Everyone expects laundry detergents to clean, and fabric conditioners to soften – these are the prototypical consumer benefits of these products. However, caring for fabrics goes way beyond cleaning and softening and we need to pay closer attention to the longevity of fabrics and preservation of their newness. I will describe insights from our research in this area, and some of the approaches taken to improve clothing longevity, for example in development of paradigm-breaking cleaning technology to improve soil removal through new mechanisms without causing fabric integrity loss, enabling conversion to colder and quicker washing cycles and demonstrating the role of fabric conditioners in clothing longevity.


What are the biggest industry challenges?

Improving sustainability is the biggest challenge facing the industry today.
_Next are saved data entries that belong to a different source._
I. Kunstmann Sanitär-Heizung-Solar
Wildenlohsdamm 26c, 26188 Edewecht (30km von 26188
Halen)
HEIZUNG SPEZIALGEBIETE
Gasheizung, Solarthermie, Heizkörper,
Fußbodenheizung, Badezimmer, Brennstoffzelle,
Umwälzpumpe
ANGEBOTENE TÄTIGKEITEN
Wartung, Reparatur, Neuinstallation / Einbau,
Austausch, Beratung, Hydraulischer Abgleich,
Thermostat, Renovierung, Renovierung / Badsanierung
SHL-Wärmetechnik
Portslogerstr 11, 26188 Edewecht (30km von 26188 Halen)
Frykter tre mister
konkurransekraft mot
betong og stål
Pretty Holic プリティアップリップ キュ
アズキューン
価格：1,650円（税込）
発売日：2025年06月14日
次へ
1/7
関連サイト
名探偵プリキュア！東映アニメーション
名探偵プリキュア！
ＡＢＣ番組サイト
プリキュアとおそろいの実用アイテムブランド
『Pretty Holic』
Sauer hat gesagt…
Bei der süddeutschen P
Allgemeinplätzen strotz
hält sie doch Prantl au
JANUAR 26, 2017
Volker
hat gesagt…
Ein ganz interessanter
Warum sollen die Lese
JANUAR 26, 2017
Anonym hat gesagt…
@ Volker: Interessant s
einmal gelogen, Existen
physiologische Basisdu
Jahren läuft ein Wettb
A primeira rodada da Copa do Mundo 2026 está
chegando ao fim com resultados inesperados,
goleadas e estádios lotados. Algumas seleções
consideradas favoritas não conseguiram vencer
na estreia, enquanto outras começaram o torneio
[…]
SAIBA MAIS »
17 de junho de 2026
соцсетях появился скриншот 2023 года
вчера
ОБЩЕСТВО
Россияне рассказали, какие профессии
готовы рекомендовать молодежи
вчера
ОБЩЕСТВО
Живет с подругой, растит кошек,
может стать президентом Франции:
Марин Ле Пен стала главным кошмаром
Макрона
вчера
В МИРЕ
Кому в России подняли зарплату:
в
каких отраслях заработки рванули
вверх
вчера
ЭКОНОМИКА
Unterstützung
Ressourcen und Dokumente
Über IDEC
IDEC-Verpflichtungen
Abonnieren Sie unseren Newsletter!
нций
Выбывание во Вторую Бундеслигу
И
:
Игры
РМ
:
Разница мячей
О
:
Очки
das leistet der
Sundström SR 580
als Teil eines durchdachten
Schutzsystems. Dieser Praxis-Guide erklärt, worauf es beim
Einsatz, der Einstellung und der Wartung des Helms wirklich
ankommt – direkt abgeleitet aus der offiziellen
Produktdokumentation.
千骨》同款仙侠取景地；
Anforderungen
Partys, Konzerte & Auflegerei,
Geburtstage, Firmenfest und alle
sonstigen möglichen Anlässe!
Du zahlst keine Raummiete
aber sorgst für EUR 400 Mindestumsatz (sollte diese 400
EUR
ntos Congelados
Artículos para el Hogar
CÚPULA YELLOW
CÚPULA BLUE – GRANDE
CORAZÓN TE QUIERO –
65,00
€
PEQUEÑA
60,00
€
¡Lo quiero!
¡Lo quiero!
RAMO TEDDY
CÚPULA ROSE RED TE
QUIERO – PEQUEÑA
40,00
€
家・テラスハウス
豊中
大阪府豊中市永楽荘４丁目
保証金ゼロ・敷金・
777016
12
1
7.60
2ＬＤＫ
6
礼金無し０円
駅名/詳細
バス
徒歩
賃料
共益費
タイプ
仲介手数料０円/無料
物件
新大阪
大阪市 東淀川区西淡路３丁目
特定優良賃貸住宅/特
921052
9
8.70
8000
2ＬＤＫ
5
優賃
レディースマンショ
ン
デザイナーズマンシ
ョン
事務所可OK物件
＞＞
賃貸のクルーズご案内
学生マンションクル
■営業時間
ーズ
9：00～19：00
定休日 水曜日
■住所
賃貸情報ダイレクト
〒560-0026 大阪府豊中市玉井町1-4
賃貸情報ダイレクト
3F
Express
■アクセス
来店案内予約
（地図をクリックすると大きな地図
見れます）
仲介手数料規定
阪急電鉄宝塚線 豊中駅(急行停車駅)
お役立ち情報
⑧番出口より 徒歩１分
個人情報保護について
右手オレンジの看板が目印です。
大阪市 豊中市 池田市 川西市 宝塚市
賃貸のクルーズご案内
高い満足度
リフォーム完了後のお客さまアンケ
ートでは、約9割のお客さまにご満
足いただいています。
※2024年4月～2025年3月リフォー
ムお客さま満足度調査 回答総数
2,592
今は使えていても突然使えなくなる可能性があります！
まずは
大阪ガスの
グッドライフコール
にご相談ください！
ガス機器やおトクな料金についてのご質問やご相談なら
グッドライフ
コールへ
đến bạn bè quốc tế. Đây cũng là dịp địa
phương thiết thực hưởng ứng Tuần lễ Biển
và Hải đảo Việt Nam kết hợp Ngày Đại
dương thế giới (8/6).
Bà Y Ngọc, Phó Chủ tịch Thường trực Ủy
However, the real challenge is achieving this without compromising product performance or significantly increasing cost. We also need to properly consider the use stage: is a detergent sustainable if it requires high wash temperatures to achieve good performance or accelerates the degradation of clothing because it uses old-fashioned non-selective cleaning chemistry like soda and bleach?


What are the top three trends in the cleaning products industry from your point of view?

Beyond sustainability, which is more of a culture change than a trend, I have been fascinated by recent trends in a few areas:
E-commerce and appliance innovation: we now have autodosing washing machines that are able to re-order their own fabric care products over the internet for home delivery. We are also seeing washing machines with increased functionality and performance, such as microfiber filters and build-in water softening.
Textile innovation: we are observing a lot of change in clothing manufacturing processes, such as increased use of wood-based fibers, new low/no water dyeing processes, greater diversity in textile finishes and growth in wearable textiles.
All of these trends bring great opportunities for collaboration and innovation at the seams between the fabric care product, appliance and textile industries.


What are you most looking forward to at the Cleaning Products Europe conference 2020?

A great opportunity to engage and find new connections for innovation. We have a strong ‘Connect and Develop’ culture and I’m personally interested in new approaches to sustainably clean and care for fabrics. Here in Europe, we wash over 35 billion laundry loads a year and the vast majority are carried out using heated water. The potential for impact through innovative technology and products is phenomenal.